「なでしこドレミソラ」4巻5巻同時発売。

kenkyukan2018-11-15

 今月のきららフォワードの新刊から「なでしこドレミソラ」(みやびあきの)の4巻、そして最終巻となる5巻が同時に発売されました。さらに続く予定もあったようですが、同時発売のこの4巻・5巻をもって完結。フォワードの連載の中でも、非常に評価の高い作品でもあったので、この決定は意外で、終了を惜しむ声は多数聞かれたと思います。わたしも出来ればもっと続いてほしかったですが、ただここで完結としても文句のない作品でもありました。
 「なでしこドレミソラ」は、きららフォワードで2016年から始まった連載。和楽器を演奏するバンドに取り組む女の子たちの活動を描いた作品でした。和楽器の音やその世界に魅せられた彼女たちのひたむきな思い、楽しみながらも真剣な活動ぶりが印象に残るストーリーで、ひとりひとりのキャラクターを掘り下げたエピソードは、いずれも強く引き込まれるものがあったと思います。

 ひとつこの作品ならではの特徴として、「和楽器でのバンド」という日本でもそれほど知られていない活動に取り組む際の苦労が、丹念に描かれていることがあります。
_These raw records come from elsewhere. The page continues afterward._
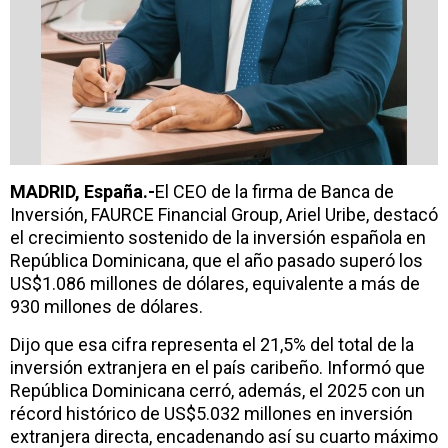
MADRID, España.-
El CEO de la firma de Banca de
Inversión, FAURCE Financial Group, Ariel Uribe, destacó
el crecimiento sostenido de la inversión española en
República Dominicana, que el año pasado superó los
US$1.086 millones de dólares, equivalente a más de
930 millones de dólares.
Dijo que esa cifra representa el 21,5% del total de la
inversión extranjera en el país caribeño. Informó que
República Dominicana cerró, además, el 2025 con un
récord histórico de US$5.032 millones en inversión
extranjera directa, encadenando así su cuarto máximo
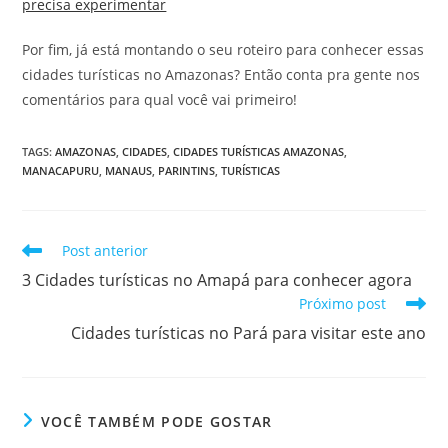
precisa experimentar
Por fim, já está montando o seu roteiro para conhecer essas
cidades turísticas no Amazonas? Então conta pra gente nos
comentários para qual você vai primeiro!
TAGS
:
AMAZONAS
,
CIDADES
,
CIDADES TURÍSTICAS AMAZONAS
,
MANACAPURU
,
MANAUS
,
PARINTINS
,
TURÍSTICAS
Leia
Post anterior
mais
3 Cidades turísticas no Amapá para conhecer agora
artigos
Próximo post
Cidades turísticas no Pará para visitar este ano
VOCÊ TAMBÉM PODE GOSTAR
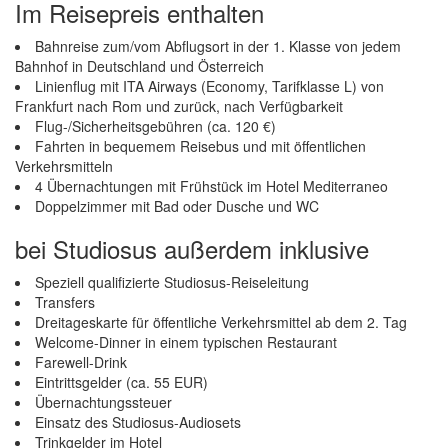
Im Reisepreis enthalten
Bahnreise zum/vom Abflugsort in der 1. Klasse von jedem
Bahnhof in Deutschland und Österreich
Linienflug mit ITA Airways (Economy, Tarifklasse L) von
Frankfurt nach Rom und zurück, nach Verfügbarkeit
Flug-/Sicherheitsgebühren (ca. 120 €)
Fahrten in bequemem Reisebus und mit öffentlichen
Verkehrsmitteln
4 Übernachtungen mit Frühstück im Hotel Mediterraneo
Doppelzimmer mit Bad oder Dusche und WC
bei Studiosus außerdem inklusive
Speziell qualifizierte Studiosus-Reiseleitung
Transfers
Dreitageskarte für öffentliche Verkehrsmittel ab dem 2. Tag
Welcome-Dinner in einem typischen Restaurant
Farewell-Drink
Eintrittsgelder (ca. 55 EUR)
Übernachtungssteuer
Einsatz des Studiosus-Audiosets
Trinkgelder im Hotel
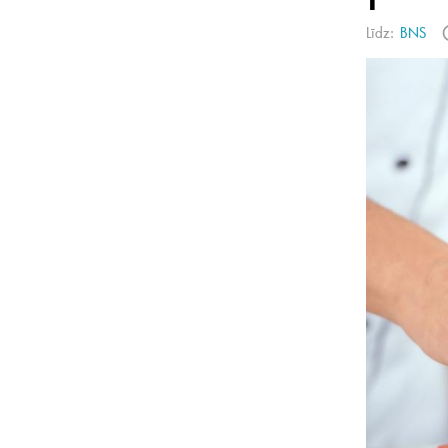
Līdz:
BNS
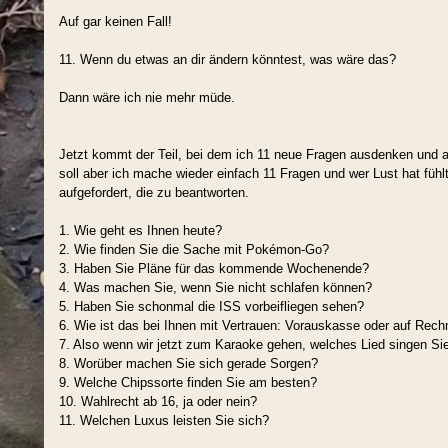
Auf gar keinen Fall!
11. Wenn du etwas an dir ändern könntest, was wäre das?
Dann wäre ich nie mehr müde.
Jetzt kommt der Teil, bei dem ich 11 neue Fragen ausdenken und a
soll aber ich mache wieder einfach 11 Fragen und wer Lust hat fühl
aufgefordert, die zu beantworten.
1. Wie geht es Ihnen heute?
2. Wie finden Sie die Sache mit Pokémon-Go?
3. Haben Sie Pläne für das kommende Wochenende?
4. Was machen Sie, wenn Sie nicht schlafen können?
5. Haben Sie schonmal die ISS vorbeifliegen sehen?
6. Wie ist das bei Ihnen mit Vertrauen: Vorauskasse oder auf Rec
7. Also wenn wir jetzt zum Karaoke gehen, welches Lied singen Sie
8. Worüber machen Sie sich gerade Sorgen?
9. Welche Chipssorte finden Sie am besten?
10. Wahlrecht ab 16, ja oder nein?
11. Welchen Luxus leisten Sie sich?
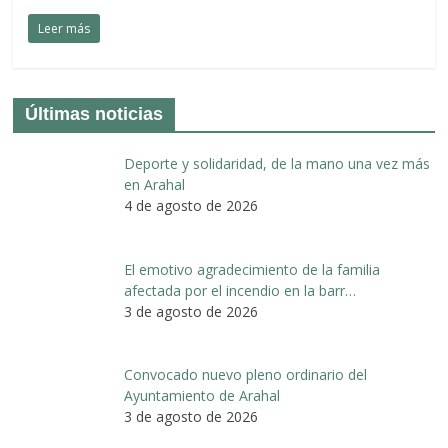
Leer más
Últimas noticias
Deporte y solidaridad, de la mano una vez más
en Arahal
4 de agosto de 2026
El emotivo agradecimiento de la familia
afectada por el incendio en la barr…
3 de agosto de 2026
Convocado nuevo pleno ordinario del
Ayuntamiento de Arahal
3 de agosto de 2026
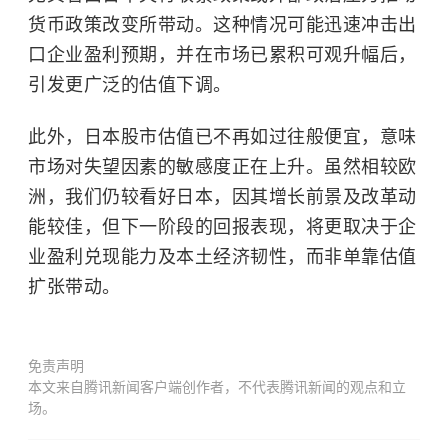
货币政策改变所带动。这种情况可能迅速冲击出
口企业盈利预期，并在市场已累积可观升幅后，
引发更广泛的估值下调。
此外，日本股市估值已不再如过往般便宜，意味
市场对失望因素的敏感度正在上升。虽然相较欧
洲，我们仍较看好日本，因其增长前景及改革动
能较佳，但下一阶段的回报表现，将更取决于企
业盈利兑现能力及本土经济韧性，而非单靠估值
扩张带动。
免责声明
本文来自腾讯新闻客户端创作者，不代表腾讯新闻的观点和立
场。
主人公の演奏する三味線を始めとして、尺八や筝など、個々の和楽器についてはまだ知られていると思いますが、それらを組み合わせた音楽活動となると、まだあまり触れたことがない人が多いでしょうし、そうした音楽を聞いてもらうための工夫、努力が描かれている点も、注目すべきポイントだったと思います。
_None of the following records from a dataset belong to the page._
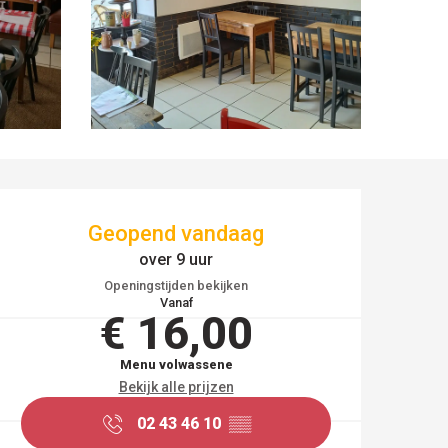
OPENINGSTIJDEN EN
Geopend vandaag
over 9 uur
Openingstijden bekijken
Vanaf
€ 16,00
Menu volwassene
Bekijk alle prijzen
02 43 46 10
▒▒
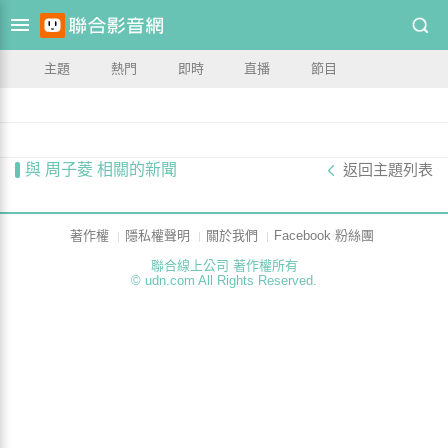
主題
熱門
即時
直播
節目
與 周子菱 相關的新聞
返回主題列表
著作權
隱私權聲明
關於我們
Facebook 粉絲團
聯合線上公司 著作權所有
© udn.com All Rights Reserved.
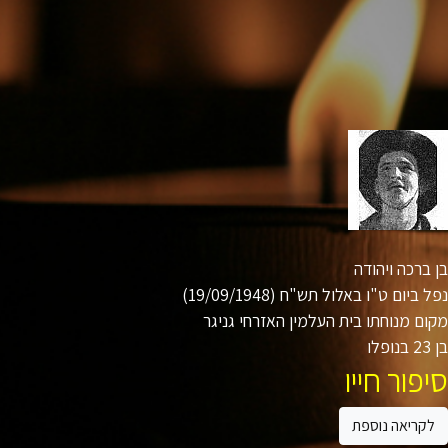
ברכה ויהודה
ביום ט"ו באלול תש"ח (19/09/1948)
ם מנוחתו בית העלמין האזרחי גניגר
ו
פור חייו
קריאה נוספת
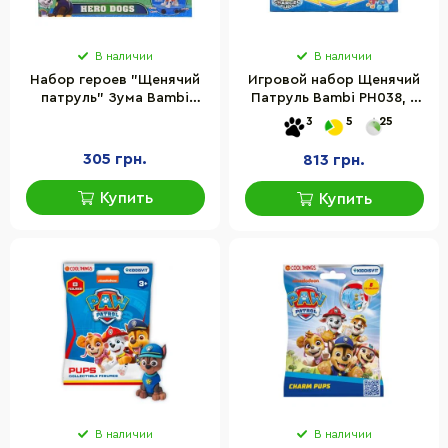
В наличии
В наличии
Набор героев "Щенячий
Игровой набор Щенячий
патруль" Зума Bambi
Патруль Bambi PH038, 6
6080/6070(F) со скейтом
светящихся фигурок и
3
5
25
нагрудный значок
305 грн.
813 грн.
Купить
Купить
В наличии
В наличии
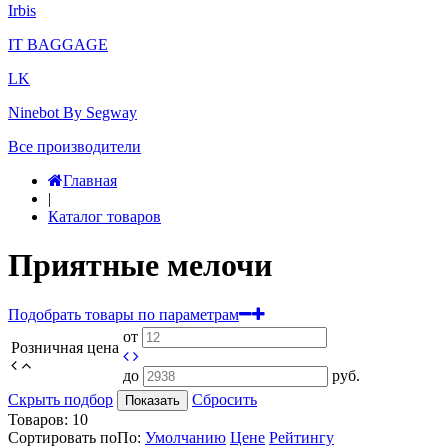
Irbis
IT BAGGAGE
LK
Ninebot By Segway
Все производители
Главная
|
Каталог товаров
Приятные мелочи
Подобрать товары по параметрам
от
Розничная цена
до
руб.
Скрыть подбор
Сбросить
Показать
Товаров:
10
Сортировать по
По
:
Умолчанию
Цене
Рейтингу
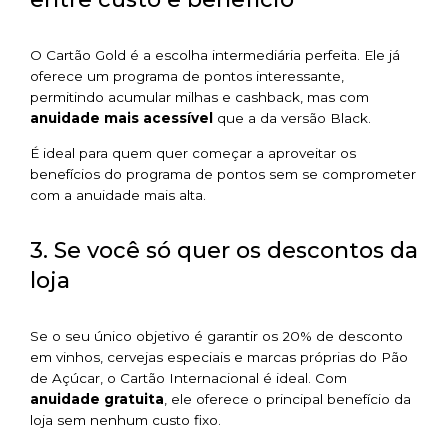
O Cartão Gold é a escolha intermediária perfeita. Ele já
oferece um programa de pontos interessante,
permitindo acumular milhas e cashback, mas com
anuidade mais acessível
que a da versão Black.
É ideal para quem quer começar a aproveitar os
benefícios do programa de pontos sem se comprometer
com a anuidade mais alta.
3. Se você só quer os descontos da
loja
Se o seu único objetivo é garantir os 20% de desconto
em vinhos, cervejas especiais e marcas próprias do Pão
de Açúcar, o Cartão Internacional é ideal. Com
anuidade gratuita
, ele oferece o principal benefício da
loja sem nenhum custo fixo.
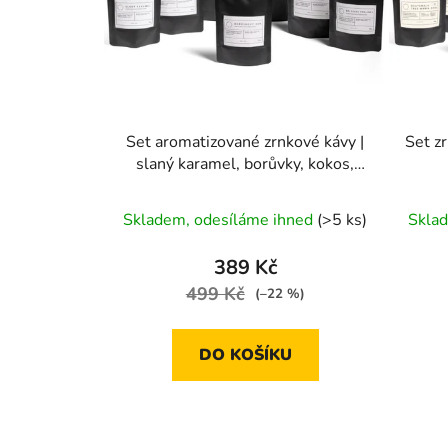
Set aromatizované zrnkové kávy |
Set zr
slaný karamel, borůvky, kokos,
pumpkin spice a pralinky
Průměrné
Skladem, odesíláme ihned
(>5 ks)
Skla
hodnocení
produktu
389 Kč
je
499 Kč
(–22 %)
4,9
z
DO KOŠÍKU
5
hvězdiček.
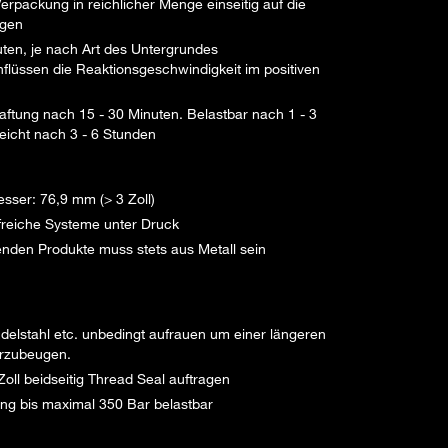
erpackung in reichlicher Menge einseitig auf die
ngen
nuten, je nach Art des Untergrundes
flüssen die Reaktionsgeschwindigkeit im positiven
aftung nach 15 - 30 Minuten. Belastbar nach 1 - 3
eicht nach 3 - 6 Stunden
ser: 76,9 mm (> 3 Zoll)
ffreiche Systeme unter Druck
enden Produkte muss stets aus Metall sein
Edelstahl etc. unbedingt aufrauen um einer längeren
orzubeugen.
ll beidseitig Thread Seal auftragen
ung bis maximal 350 Bar belastbar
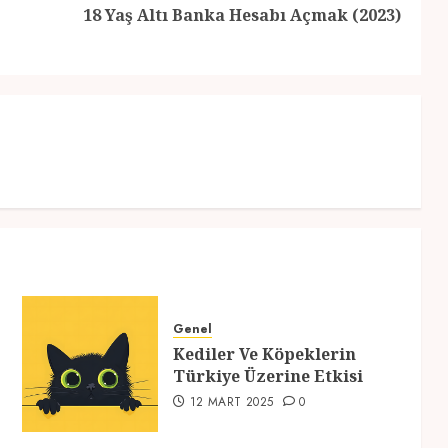
Previous
Next
18 Yaş Altı Banka Hesabı Açmak (2023)
post:
post:
Genel
Kediler Ve Köpeklerin
Türkiye Üzerine Etkisi
12 MART 2025
0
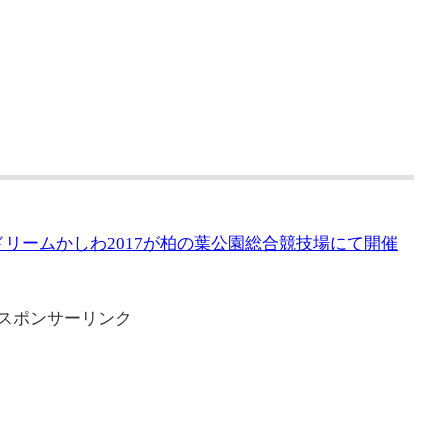
ツドリームかしわ2017が柏の葉公園総合競技場にて開催
スポンサーリンク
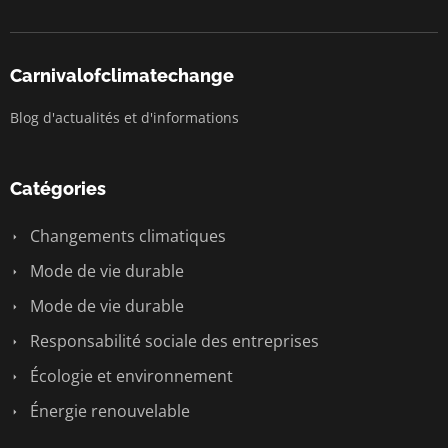
Carnivalofclimatechange
Blog d'actualités et d'informations
Catégories
Changements climatiques
Mode de vie durable
Mode de vie durable
Responsabilité sociale des entreprises
Écologie et environnement
Énergie renouvelable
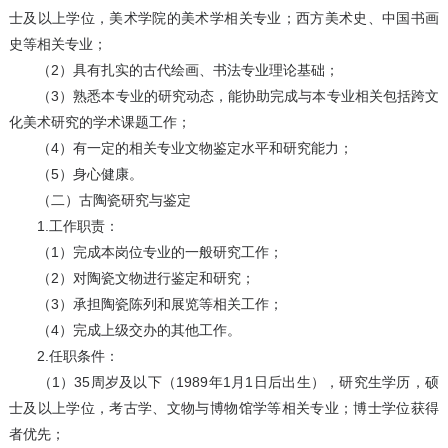
士及以上学位，美术学院的美术学相关专业；西方美术史、中国书画
史等相关专业；
（2）具有扎实的古代绘画、书法专业理论基础；
（3）熟悉本专业的研究动态，能协助完成与本专业相关包括跨文
化美术研究的学术课题工作；
（4）有一定的相关专业文物鉴定水平和研究能力；
（5）身心健康。
（二）古陶瓷研究与鉴定
1.工作职责：
（1）完成本岗位专业的一般研究工作；
（2）对陶瓷文物进行鉴定和研究；
（3）承担陶瓷陈列和展览等相关工作；
（4）完成上级交办的其他工作。
2.任职条件：
（1）35周岁及以下（1989年1月1日后出生），研究生学历，硕
士及以上学位，考古学、文物与博物馆学等相关专业；博士学位获得
者优先；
 もうひとつ、当初から注目されたポイントとして、作中で奏でられる「音」の表現に特筆すべきものがありました。楽器での演奏シーンにおいて、そこから流れる音が、まるで帯のように川のように、華やかな色彩で彩られた流れで表現される。これは、他の作品ではあまり見られなかった表現で、初めて見た時には目を奪われました。流麗かつ澄んだ音を奏でる和楽器の魅力を存分に出していたと思いますし、これには実際に和楽器に触れている読者の間からも大きな反応があったようです。
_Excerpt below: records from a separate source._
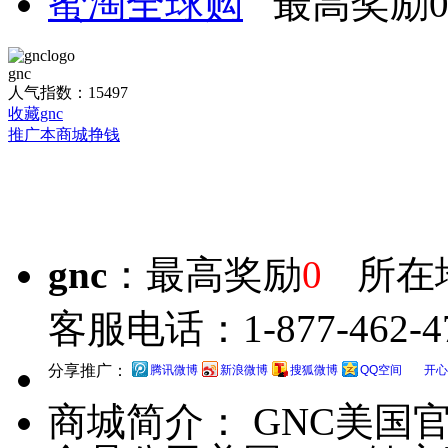
蜜淘全球购
最高奖励
gnc
人气指数：15497
收藏gnc
推广本商城挣钱
gnc
：最高奖励
0
所在
客服电话：1-877-462-4
分享推广：
腾讯微博
新浪微博
搜狐微博
QQ空间
开心
商城简介：
GNC美国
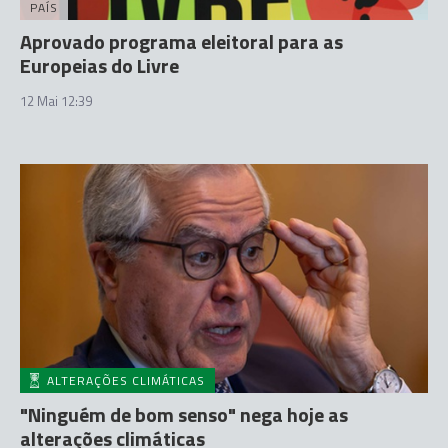
PAÍS
Aprovado programa eleitoral para as
Europeias do Livre
12 Mai 12:39
ALTERAÇÕES CLIMÁTICAS
"Ninguém de bom senso" nega hoje as
alterações climáticas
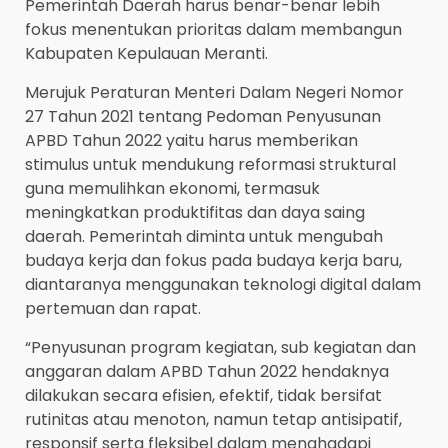
Pemerintah Daerah harus benar-benar lebih
fokus menentukan prioritas dalam membangun
Kabupaten Kepulauan Meranti.
Merujuk Peraturan Menteri Dalam Negeri Nomor
27 Tahun 2021 tentang Pedoman Penyusunan
APBD Tahun 2022 yaitu harus memberikan
stimulus untuk mendukung reformasi struktural
guna memulihkan ekonomi, termasuk
meningkatkan produktifitas dan daya saing
daerah. Pemerintah diminta untuk mengubah
budaya kerja dan fokus pada budaya kerja baru,
diantaranya menggunakan teknologi digital dalam
pertemuan dan rapat.
“Penyusunan program kegiatan, sub kegiatan dan
anggaran dalam APBD Tahun 2022 hendaknya
dilakukan secara efisien, efektif, tidak bersifat
rutinitas atau menoton, namun tetap antisipatif,
responsif serta fleksibel dalam menghadapi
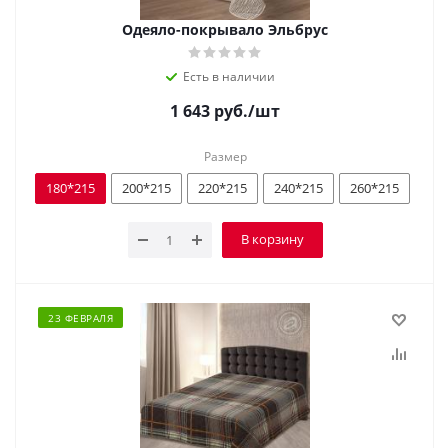
Одеяло-покрывало Эльбрус
Есть в наличии
1 643
руб.
/шт
Размер
180*215
200*215
220*215
240*215
260*215
В корзину
23 ФЕВРАЛЯ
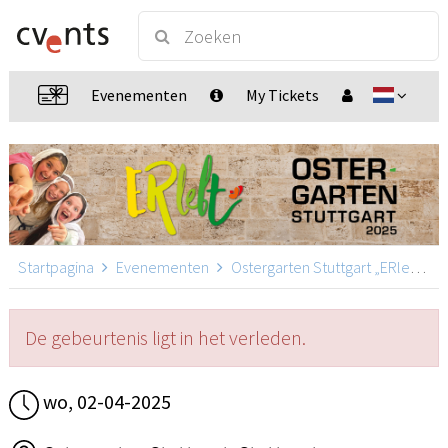
Evenementen
My Tickets
Startpagina
Evenementen
Ostergarten Stuttgart „ERlebt“
De gebeurtenis ligt in het verleden.
wo, 02-04-2025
 連載が続く予定でもあったので、これから先もさらに素晴らしい音の演出を見たかった思いもありますが、ただ5巻までのストーリーでも大きな盛り上がりを見せて綺麗にまとめられており、キャラクターたちが奏でる和楽器、その音に対する思いは十分に伝わるものがありました。名作だと思いますし、完結した今からでもさらに多くの人に読まれてほしいと思います。